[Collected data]
* * * * * * *

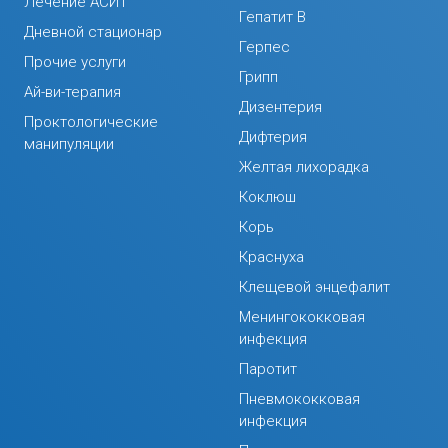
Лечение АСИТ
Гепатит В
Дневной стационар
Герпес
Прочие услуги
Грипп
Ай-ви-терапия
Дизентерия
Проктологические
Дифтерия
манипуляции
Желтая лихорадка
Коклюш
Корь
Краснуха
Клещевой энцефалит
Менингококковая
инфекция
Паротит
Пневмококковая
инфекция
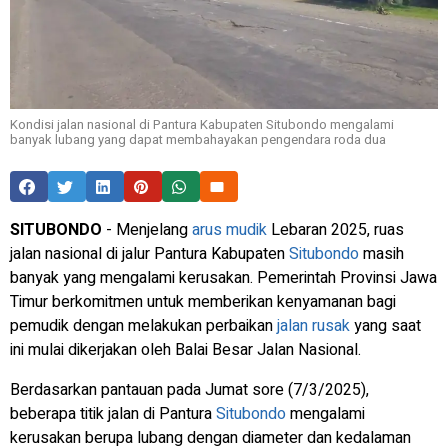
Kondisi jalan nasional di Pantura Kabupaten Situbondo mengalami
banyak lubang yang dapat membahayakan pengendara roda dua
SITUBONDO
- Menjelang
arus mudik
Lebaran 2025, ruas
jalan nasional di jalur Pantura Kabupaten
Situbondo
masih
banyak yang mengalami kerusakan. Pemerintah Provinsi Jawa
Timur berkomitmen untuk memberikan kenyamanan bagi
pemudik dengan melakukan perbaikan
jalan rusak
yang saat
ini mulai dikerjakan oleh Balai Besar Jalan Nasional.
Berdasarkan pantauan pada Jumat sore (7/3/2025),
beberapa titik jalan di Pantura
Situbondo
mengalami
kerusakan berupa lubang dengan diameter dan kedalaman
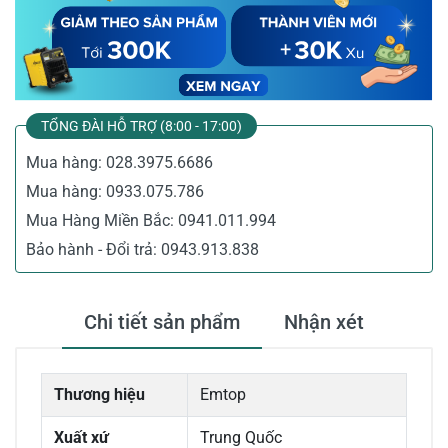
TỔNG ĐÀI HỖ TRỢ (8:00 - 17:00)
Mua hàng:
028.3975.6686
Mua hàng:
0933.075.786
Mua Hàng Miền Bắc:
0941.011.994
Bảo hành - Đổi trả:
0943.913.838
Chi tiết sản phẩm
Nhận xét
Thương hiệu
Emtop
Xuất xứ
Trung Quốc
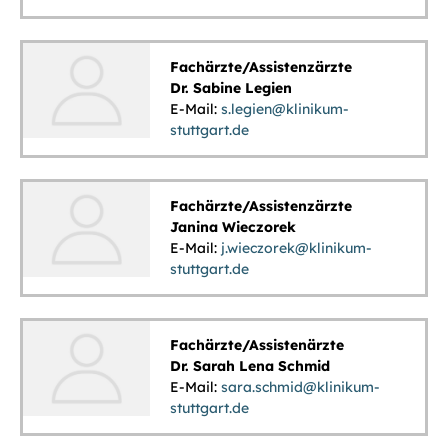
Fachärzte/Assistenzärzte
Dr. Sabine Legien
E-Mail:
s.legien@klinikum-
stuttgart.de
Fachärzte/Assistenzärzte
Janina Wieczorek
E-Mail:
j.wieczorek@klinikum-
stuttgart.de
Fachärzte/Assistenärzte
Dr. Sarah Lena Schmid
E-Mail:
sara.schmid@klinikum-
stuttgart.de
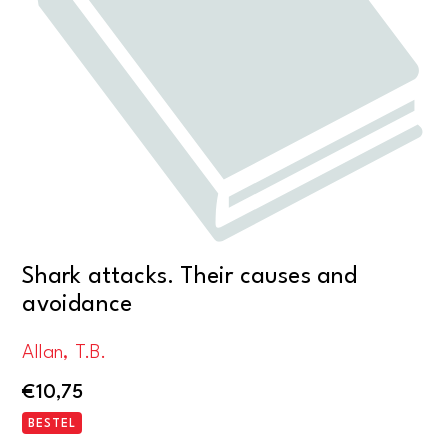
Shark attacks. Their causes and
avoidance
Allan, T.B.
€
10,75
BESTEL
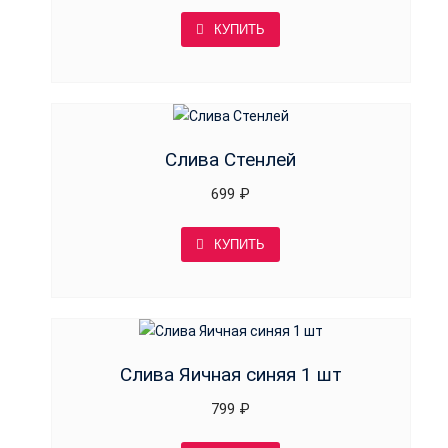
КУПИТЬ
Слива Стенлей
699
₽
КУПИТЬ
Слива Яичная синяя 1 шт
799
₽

* * * * * * *

> Task to complete:
Search the data for the string "Pantura" and copy out every line where it is found.

> Exercise result:
Kondisi jalan nasional di Pantura Kabupaten Situbondo mengalami
jalan nasional di jalur Pantura Kabupaten
beberapa titik jalan di Pantura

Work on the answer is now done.